### Task statement
Transcribe each entry exactly, without pictures.

Screenshot grounding data
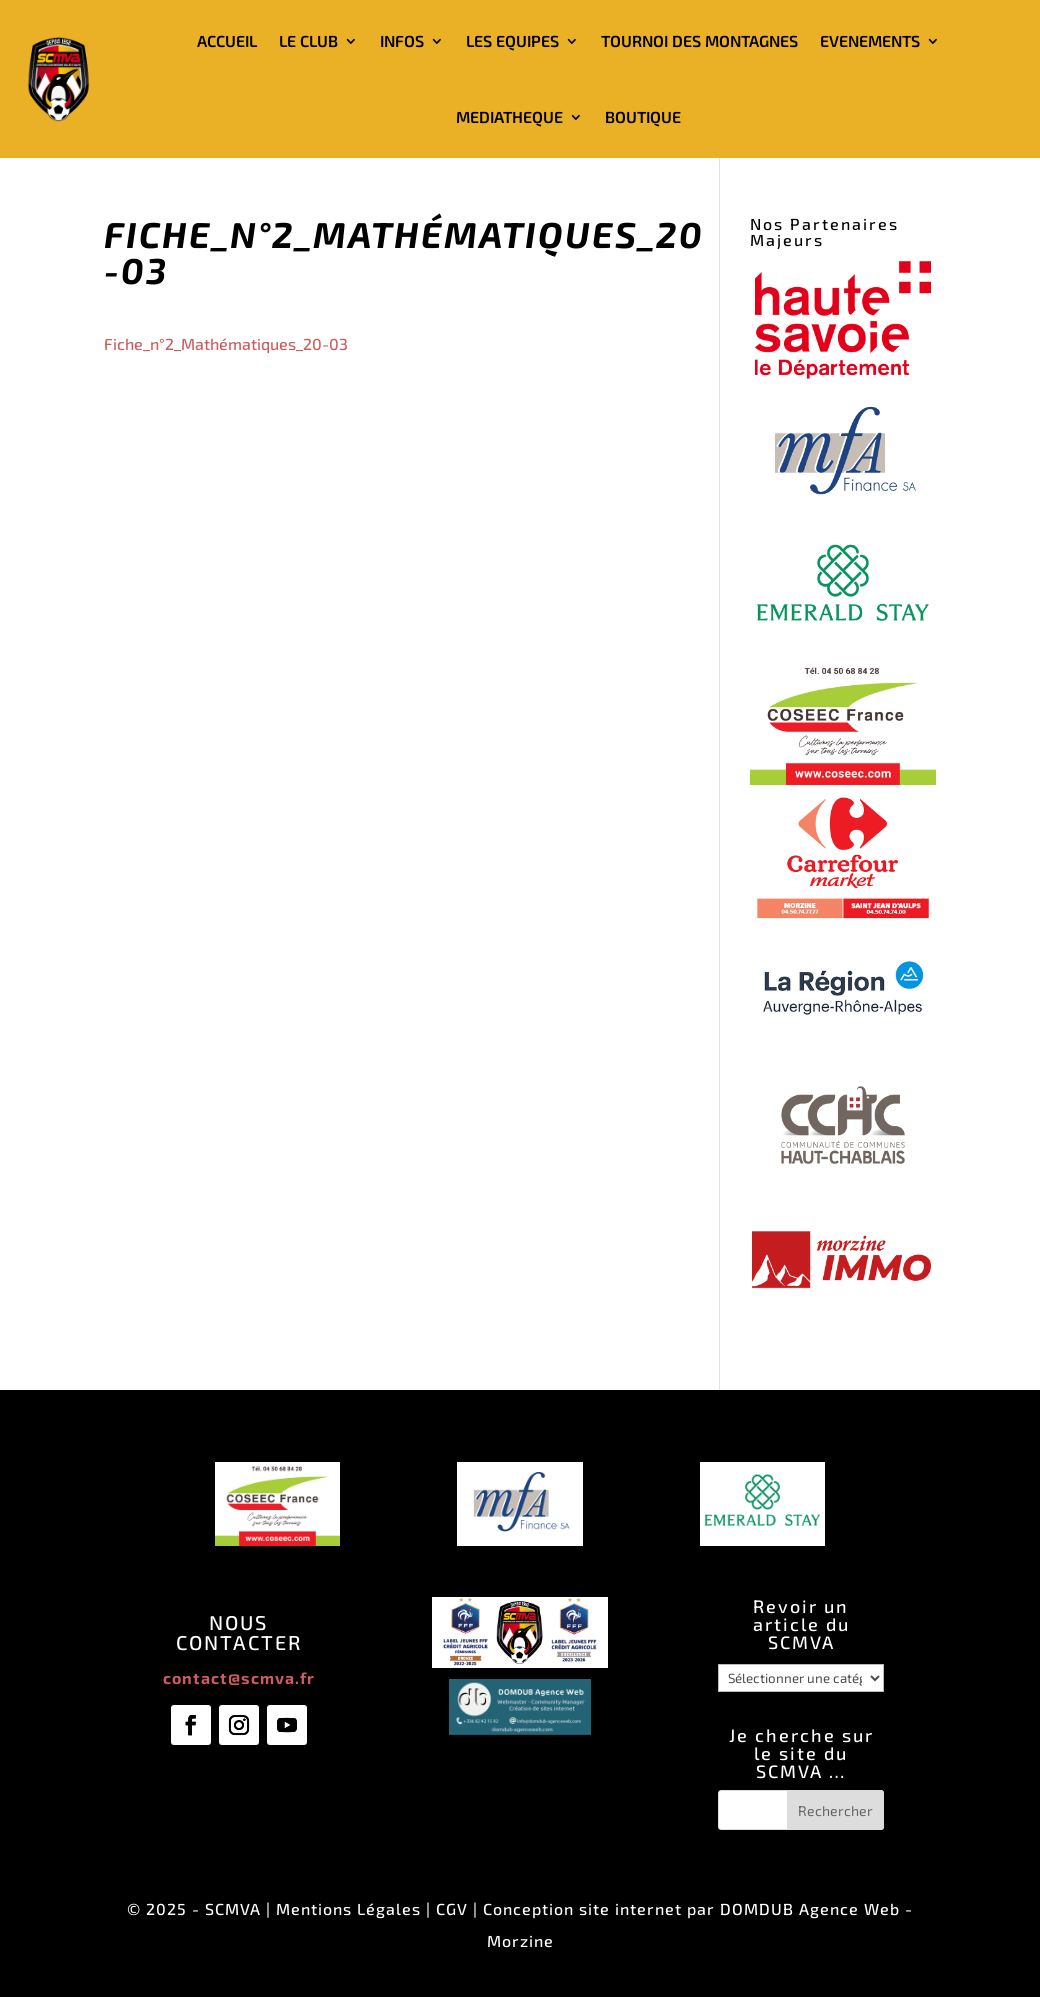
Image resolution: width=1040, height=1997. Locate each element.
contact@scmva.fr (239, 1677)
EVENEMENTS (870, 40)
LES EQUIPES (512, 40)
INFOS (402, 40)
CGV (452, 1908)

### Solution to this task
Image resolution: width=1040, height=1997. Locate each element.
contact@scmva.fr (239, 1677)
EVENEMENTS (870, 40)
LES EQUIPES (512, 40)
INFOS (402, 40)
CGV (452, 1908)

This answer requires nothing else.